Some political parties, such as Naftali Bennett’s right-wing Yamina, he says, are running on a platform that claims the prime minister has failed in managing the country during the pandemic.
“Bennett is very much using the economy and the hardships people are experiencing with their livelihoods – especially during the national lockdowns – to attack Netanyahu,” Shapira says.
“This could be dangerous to his campaign if inoculating the population works and the economy opens up prior to the elections,” he says, especially as many Likud supporters are independent businesspeople who greatly suffer during lockdowns.
Other rightist parties, such as Gideon Sa’ar’s New Hope and Yisrael Beytenu, led by Avigdor Liberman, are not talking about the pandemic or vaccines, but rather focusing on presenting themselves as alternatives to the current prime minister, according to Shapira.
Still, this could change, says Shapira, because former Likud backbencher Dr. Yifat Shasha-Biton is #2 on the New Hope list. As a Likud MK and chair of the Knesset’s coronavirus committee, she was outspoken about the government’s mishandling of the pandemic.
But if Netanyahu continues to be out in front and vocal about the inoculations, he will have success, says Prof. Jonathan Rynhold of the Political Science Department at Bar-Ilan University.
“He can take credit and demonstrate that he very quickly and efficiently brought these inoculations. Here is a direct case of his personal interests and the public’s interests being one and the same,” Rynhold says.
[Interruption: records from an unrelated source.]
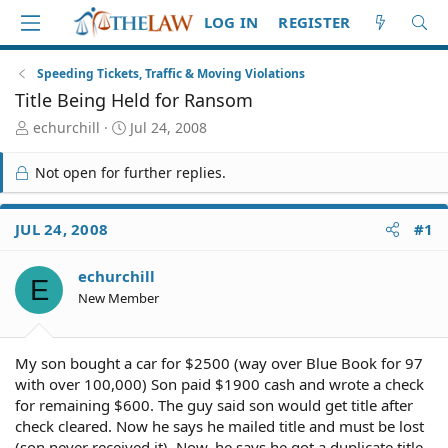
LOG IN
REGISTER
Speeding Tickets, Traffic & Moving Violations
Title Being Held for Ransom
T
S
echurchill
Jul 24, 2008
h
t
r
a
Not open for further replies.
e
r
a
t
d
d
JUL 24, 2008
#1
S
a
t
t
echurchill
a
e
E
r
New Member
t
e
r
My son bought a car for $2500 (way over Blue Book for 97
with over 100,000) Son paid $1900 cash and wrote a check
for remaining $600. The guy said son would get title after
check cleared. Now he says he mailed title and must be lost
(son never received it). Now, he says he got a duplicate title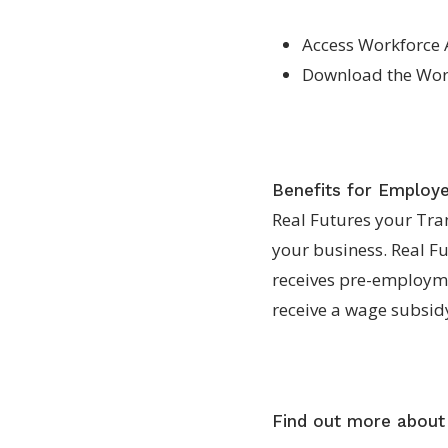
Access Workforce 
Download the Work
Benefits for Employ
Real Futures your Tran
your business. Real F
receives pre-employme
receive a wage subsid
Find out more about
“But of course, if the vaccine doesn’t get to all, someone else will have to take the blame,” he says.
Thus, Netanyahu is beholden to the vaccine suppliers and to the number of doses Israel can obtain before the election.
As political maneuvering continues, what will resonate with the voters? To the experts, it is unclear.
“The short answer,” says Fuchs, “is that we don’t know how much the coronavirus will affect the voting; we just know it will.”